Man held in slaying, cannibalism arraigned


Police said the suspect told them he cooked the flesh to feed it to dogs.

MEXICO CITY (AP) — An aspiring writer who left a horror scene of body parts in his apartment was arraigned Thursday on charges of murder and desecrating a corpse after he allegedly cut up and ate part of his girlfriend’s body.

Jose Luis Calva — better known in tabloids as Mexico City’s “cannibal” — refused to make a formal plea, saying “I can’t get my thoughts together right now.”

Police say he had previously acknowledged killing 32-year-old girlfriend Alejandra Galeana, and prosecutors believe he killed and dismembered two other girlfriends but have not charged him for those crimes.

“He killed her because he was high on cocaine,” said defense attorney Humberto Guerrero Plata. “He didn’t eat her; he just cut her body up.”

Calva told police he cooked the flesh to feed it to neighborhood dogs, as a way to get rid of the body.

But city coroner Rodolfo Rojo has described how Calva carefully separated and de-boned Galeana’s arm, sliced away the skin and fat, fried the flesh and seasoned it with lime juice — not pains one usually takes with dogs.

With graying good looks and a dark, penetrating stare, Calva made his first public appearance since his arrest on Oct. 8, when police discovered Galeana’s rotting, mutilated torso stuffed into a closet, a leg in the freezer and bits of arm meat on a fork and plate.

Calva, 38, met his girlfriends — several were single mothers and drug store attendants — while passing himself off as a playwright, television personality, reporter, novelist, actor and poet.

“He must have had a super personality, to charm me the way he did,” recalled Veronica R., 40, a drugstore employee who said he read his poetry to her when they dated in August.

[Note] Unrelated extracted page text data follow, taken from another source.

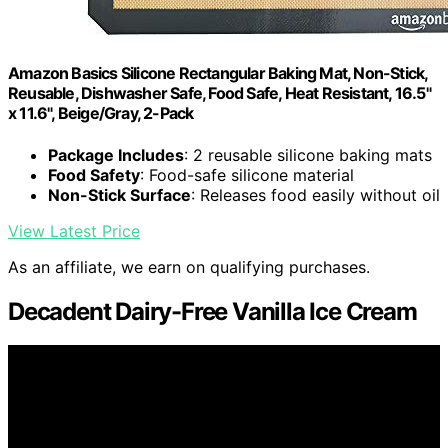
Amazon Basics Silicone Rectangular Baking Mat, Non-Stick,
Reusable, Dishwasher Safe, Food Safe, Heat Resistant, 16.5"
x 11.6", Beige/Gray, 2-Pack
Package Includes
: 2 reusable silicone baking mats
Food Safety
: Food-safe silicone material
Non-Stick Surface
: Releases food easily without oil
View Latest Price
As an affiliate, we earn on qualifying purchases.
Decadent Dairy-Free Vanilla Ice Cream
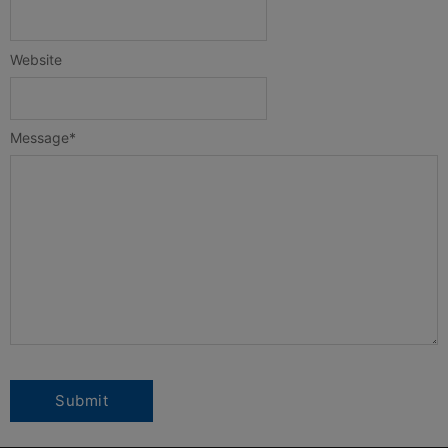
Website
Message
*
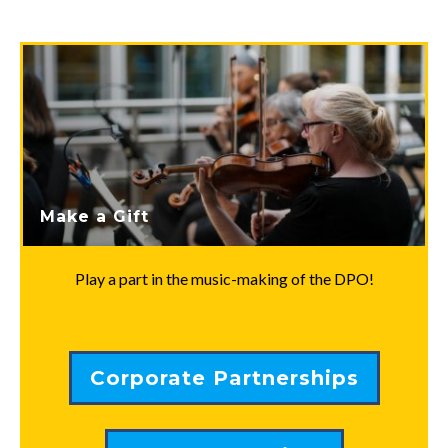
Make a Gift
Play a part in the music-making of the DPO!
Corporate Partnerships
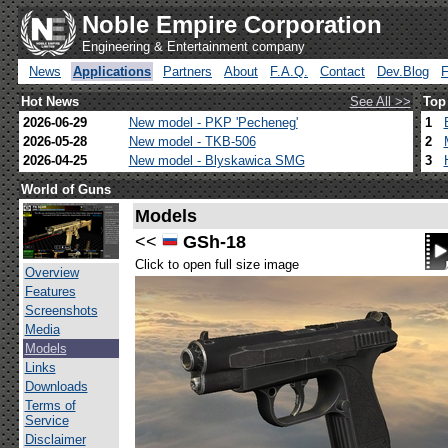
Noble Empire Corporation
Engineering & Entertainment company
News
Applications
Partners
About
F.A.Q.
Contact
Dev.Blog
Hot News
See All >>
Top
2026-06-29
New model - PKP 'Pecheneg'
1
2026-05-28
New model - TKB-506
2
2026-04-25
New model - Blyskawica SMG
3
World of Guns
Models
<<
GSh-18
Click to open full size image
Overview
Features
Screenshots
Media
Models
Links
Downloads
Terms of
Service
Disclaimer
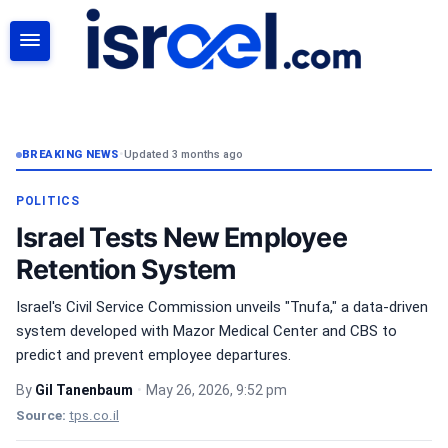
SEARCH
BREAKING NEWS
•
Updated 3 months ago
POLITICS
Israel Tests New Employee
Retention System
Israel's Civil Service Commission unveils "Tnufa," a data-driven
system developed with Mazor Medical Center and CBS to
predict and prevent employee departures.
By
Gil Tanenbaum
•
May 26, 2026, 9:52 pm
Source:
tps.co.il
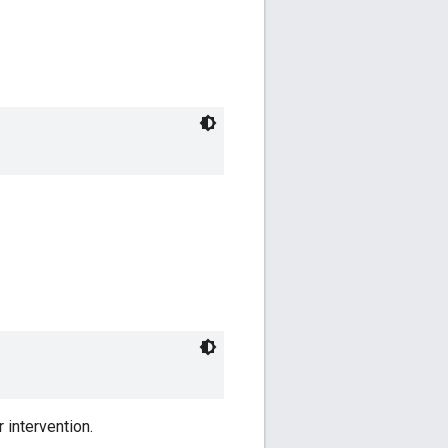
 intervention.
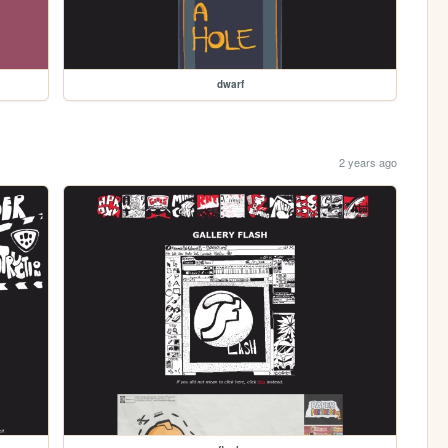
dwarf
2 years ago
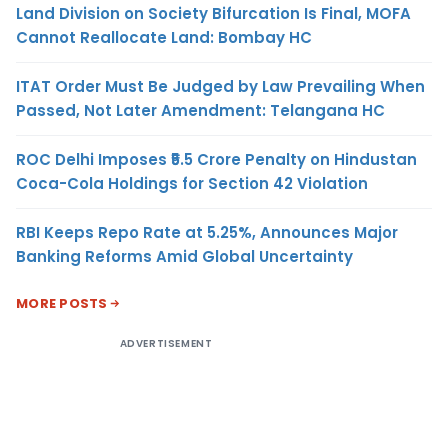
Land Division on Society Bifurcation Is Final, MOFA
Cannot Reallocate Land: Bombay HC
ITAT Order Must Be Judged by Law Prevailing When
Passed, Not Later Amendment: Telangana HC
ROC Delhi Imposes ₹5.5 Crore Penalty on Hindustan
Coca-Cola Holdings for Section 42 Violation
RBI Keeps Repo Rate at 5.25%, Announces Major
Banking Reforms Amid Global Uncertainty
MORE POSTS
ADVERTISEMENT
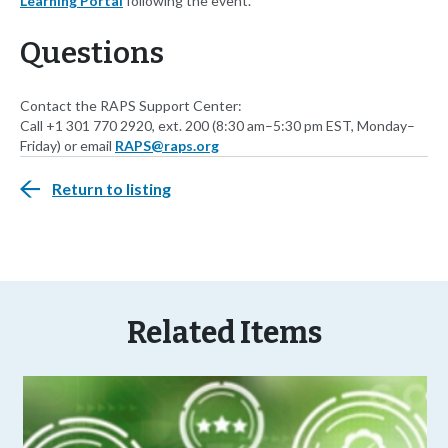
Learning Portal
following the event.
Questions
Contact the RAPS Support Center:
Call +1 301 770 2920, ext. 200 (8:30 am–5:30 pm EST, Monday–
Friday) or email
RAPS@raps.org
Return to listing
Related Items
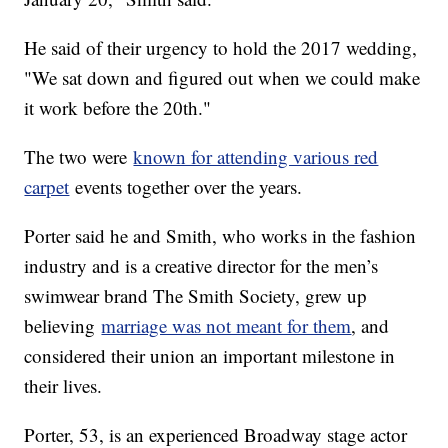
He said of their urgency to hold the 2017 wedding,
"We sat down and figured out when we could make
it work before the 20th."
The two were
known for attending various red
carpet
events together over the years.
Porter said he and Smith, who works in the fashion
industry and is a creative director for the men’s
swimwear brand The Smith Society, grew up
believing
marriage was not meant for them
, and
considered their union an important milestone in
their lives.
Porter, 53, is an experienced Broadway stage actor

The woman asked that her full last name not be used to protect her family.

Soledad Garavito, Alejandra’s mother, described him as “a very vain person ... everything was me, me, me.”

“I am going to imagine myself as a balloon the size of the sun, and I’m going to roll around in the cosmos that is me,” he wrote in one a short work, “The Night Before,” a strange mix of introspection and self-help exhortations.

Experts said he may have courted drugstore workers — including Veronica Martinez, who was killed and dismembered in 2004 — to get access to clonazepam, an anti-seizure medication also used to treat anxiety.

But prosecutors say he focused on drugstores because he was looking for working women who were relatively poor, vulnerable or easier to impress — and dominate.